The sun is shining. The works on our road are nearly finished. The ominous looking spots which appeared on our daughter’s torso last night have faded. The paediatrician said it was probably just “un petit virus” and she is fine. All is rosy.
Sister-in-law, the publishing executive, came to stay for Easter. She is godmother to the Princess and came specially for her birthday, we were suitably pleased. I find the publishing exec fascinating. She always comes bearing manuscripts. Yes, things that are going to be books. Fancy! And you get to see her name in the acknowledgements. And she gets to go to book launch parties and (when pressed by me to say whether she’s seen anyone glam) she says things like “Zadie Smith came too, apparently she left Alain de Botton’s “Status Anxiety” party early to be there” or “I saw Salman Rushdie and Martin Amis chatting and there’s something you don’t see often”. Yes, for a whole range of reasons. It’s all very thrilling. Though I’m sure she really enjoyed staying in with us on Saturday night and re-watching “Bridget Jones’s Diary” on VT4. I like to think that she regards her trips to Belgium as a sort of rest cure.

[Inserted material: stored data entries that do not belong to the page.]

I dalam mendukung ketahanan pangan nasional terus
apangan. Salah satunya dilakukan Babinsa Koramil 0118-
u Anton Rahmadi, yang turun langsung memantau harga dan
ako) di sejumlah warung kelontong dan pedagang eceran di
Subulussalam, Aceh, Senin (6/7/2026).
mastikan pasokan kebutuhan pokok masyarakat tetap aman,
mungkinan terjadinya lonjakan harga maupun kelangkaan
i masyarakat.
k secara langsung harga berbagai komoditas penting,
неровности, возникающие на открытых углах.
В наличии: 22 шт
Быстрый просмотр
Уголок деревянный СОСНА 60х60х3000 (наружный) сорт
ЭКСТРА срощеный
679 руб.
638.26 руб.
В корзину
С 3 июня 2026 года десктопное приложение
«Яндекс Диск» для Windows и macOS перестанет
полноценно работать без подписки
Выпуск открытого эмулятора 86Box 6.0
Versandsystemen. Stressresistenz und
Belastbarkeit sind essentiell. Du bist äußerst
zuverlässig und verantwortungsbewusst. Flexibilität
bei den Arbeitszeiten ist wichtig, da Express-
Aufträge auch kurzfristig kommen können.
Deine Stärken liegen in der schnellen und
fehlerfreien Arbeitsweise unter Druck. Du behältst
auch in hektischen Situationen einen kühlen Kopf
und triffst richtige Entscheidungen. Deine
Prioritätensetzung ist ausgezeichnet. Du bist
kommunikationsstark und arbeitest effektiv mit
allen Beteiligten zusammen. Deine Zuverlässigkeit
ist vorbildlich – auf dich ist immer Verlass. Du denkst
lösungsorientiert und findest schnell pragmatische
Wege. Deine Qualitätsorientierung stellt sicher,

Publishing is a different world. One of the editors in their publishing house left and took an author with her. Why? Well no one else at our house really loved him. I mean, when accountants leave firms and they take clients with them, is it because no one else in the firm really loved big biz inc.? Really, isn’t working in publishing fantastic? You get paid to love your authors and sit around all day reading their books. In the evening you go to glittering literary events. You get copies of books free with the words “uncorrected bound proof – not for sale or quotation” on the front. What could be better than that?

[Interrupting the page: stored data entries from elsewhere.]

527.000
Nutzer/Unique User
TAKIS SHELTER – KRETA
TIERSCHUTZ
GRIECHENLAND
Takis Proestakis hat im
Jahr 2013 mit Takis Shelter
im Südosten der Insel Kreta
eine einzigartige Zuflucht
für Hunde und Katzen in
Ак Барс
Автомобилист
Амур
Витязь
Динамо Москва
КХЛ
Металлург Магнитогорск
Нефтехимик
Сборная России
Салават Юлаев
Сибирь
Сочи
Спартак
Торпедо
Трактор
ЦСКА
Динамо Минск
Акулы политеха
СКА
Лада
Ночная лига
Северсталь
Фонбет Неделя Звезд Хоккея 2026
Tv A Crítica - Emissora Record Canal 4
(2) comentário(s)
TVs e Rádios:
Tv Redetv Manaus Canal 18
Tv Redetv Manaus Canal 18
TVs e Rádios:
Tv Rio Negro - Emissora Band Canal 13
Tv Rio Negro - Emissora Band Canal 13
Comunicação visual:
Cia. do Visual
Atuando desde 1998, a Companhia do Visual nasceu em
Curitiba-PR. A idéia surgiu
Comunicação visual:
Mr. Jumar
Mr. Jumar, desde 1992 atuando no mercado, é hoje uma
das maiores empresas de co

I must say, however, that the pub. exec., is very devoted to her job and dutifully loves all her publishing house’s authors (well, almost all, they publish some authors even a mother couldn’t love). It was for this reason that, on Sunday evening, we drove to a remote and unusually unattractive Flemish hamlet which features in one of their books. It was, I concede, only slightly out of our way. And, though it was ghastly, she was charmed. Very endearing. Some day that girl will make a wonderful editor: she loves her authors.